What just happened 🤯?! It turns out our images are built on the legacy AUFS. Even when setting --feature containerd-snapshotter on Docker daemon and installing fuse-overlayfs before containerd did not change the behavior. Installing rootless would also take a lot of time and effort as it uses systemd (unless I'd dug long enough into this as well 😣).3 However...

What does this Lambda do?

At the beginning of this story, I gave you the link to this Lambda based tool. I needed to know, how and if they start the containerd daemon. So I followed the trail and found the actual function written in Go. It is a simple function, no daemons, just plain Go code without too many goroutines. As a result, I converted this function to become a standalone binary that can be run inside my GitLab container. I will describe it in a moment in the Implementation but first let's do some more theory.

Meet ORAS

What even is a container repository? What magic sits behind it that allows to push layers and some manifests and some jsons? If you know Artifactory or JFrog, this will lead you into a good direction.

A container registry whether it is ECR, Docker Hub or Quay is nothing more than an HTTP server for uploading and downloading files. Really, just PUT, POST and GET (and maybe DELETE). And this server holds files: layers and JSONs. Layers are just tar archives that contain container files. JSONs describe the content, hashes and other metadata such as CMD, ENTRYPOINT of the image, can be multi-arch manifests, or SOCI indexes. (It works very similar to package managers such as npm or apt.) In order to download an image, you first need to fetch a JSON manifest file that contains list of tar files to download.

You can obviously do it with a script but there's a tool for that.
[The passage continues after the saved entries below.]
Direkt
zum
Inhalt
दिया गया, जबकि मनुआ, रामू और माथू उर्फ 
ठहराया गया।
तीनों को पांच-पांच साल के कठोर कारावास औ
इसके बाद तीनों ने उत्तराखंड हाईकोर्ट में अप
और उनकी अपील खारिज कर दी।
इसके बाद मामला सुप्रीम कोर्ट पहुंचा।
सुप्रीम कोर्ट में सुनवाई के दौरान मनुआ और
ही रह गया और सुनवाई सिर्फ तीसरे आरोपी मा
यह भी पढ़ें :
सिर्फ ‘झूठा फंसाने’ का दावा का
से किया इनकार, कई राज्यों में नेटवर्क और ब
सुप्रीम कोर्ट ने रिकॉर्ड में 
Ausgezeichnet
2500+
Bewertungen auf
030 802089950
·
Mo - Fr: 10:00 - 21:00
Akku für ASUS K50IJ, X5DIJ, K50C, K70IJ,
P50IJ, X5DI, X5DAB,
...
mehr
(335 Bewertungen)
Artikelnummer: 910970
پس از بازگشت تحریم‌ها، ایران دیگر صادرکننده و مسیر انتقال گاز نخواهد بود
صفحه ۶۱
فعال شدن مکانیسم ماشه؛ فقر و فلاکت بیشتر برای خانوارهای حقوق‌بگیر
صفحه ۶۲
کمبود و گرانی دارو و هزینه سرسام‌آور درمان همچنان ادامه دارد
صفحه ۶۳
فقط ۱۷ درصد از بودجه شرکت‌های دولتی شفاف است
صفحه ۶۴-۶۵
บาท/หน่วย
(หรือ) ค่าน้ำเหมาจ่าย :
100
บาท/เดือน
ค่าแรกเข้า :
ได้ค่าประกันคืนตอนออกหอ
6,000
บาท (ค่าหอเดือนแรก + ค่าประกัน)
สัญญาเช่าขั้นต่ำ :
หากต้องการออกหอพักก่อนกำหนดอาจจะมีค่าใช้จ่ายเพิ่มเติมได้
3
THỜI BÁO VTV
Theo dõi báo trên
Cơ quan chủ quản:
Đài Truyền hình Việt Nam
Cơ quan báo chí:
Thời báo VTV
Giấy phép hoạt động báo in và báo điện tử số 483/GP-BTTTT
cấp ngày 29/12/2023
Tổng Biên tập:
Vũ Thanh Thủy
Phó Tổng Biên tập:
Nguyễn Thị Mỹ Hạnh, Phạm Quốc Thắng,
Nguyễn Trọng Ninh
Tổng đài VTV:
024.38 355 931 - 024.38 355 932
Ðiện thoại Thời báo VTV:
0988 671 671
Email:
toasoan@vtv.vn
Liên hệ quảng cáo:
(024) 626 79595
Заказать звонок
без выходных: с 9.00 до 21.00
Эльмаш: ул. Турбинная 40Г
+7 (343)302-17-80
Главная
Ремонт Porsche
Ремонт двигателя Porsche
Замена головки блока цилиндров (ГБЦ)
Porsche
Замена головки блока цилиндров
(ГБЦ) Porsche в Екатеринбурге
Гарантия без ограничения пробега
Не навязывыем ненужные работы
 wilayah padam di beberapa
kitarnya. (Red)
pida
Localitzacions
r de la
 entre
ORAS is a tool that allows you to push and pull OCI artifacts in container registries. It comes in a form of a CLI tool and multiple libraries. This is the thing that was used by the Lambda function to "pull", or rather download each layer (tar file) and index it (create a list of files with byte offsets). SOCI does not need to convert the image, it operates purely on the layers and files within them. It highly simplifies the workflow.

 Implementation

I've created a new repository with the fork of cfn-ecr-aws-soci-index-builder. You can find it here: ecr-aws-soci-index-builder. You can see the diff how I converted the Lambda function to a standalone application here: ecr-aws-soci-index-builder/compare/0de73cb..0d8f4c1. Eventually, I removed all the traces of Lambda, moved the function files to upper directories and deleted unnecessary files. What is more, I upgraded the dependencies to more refreshed versions 2. The repository I linked should be built with Docker and pushed to your registry, whether on GitLab or ECR - as long as you GitLab Runner has access to pull it.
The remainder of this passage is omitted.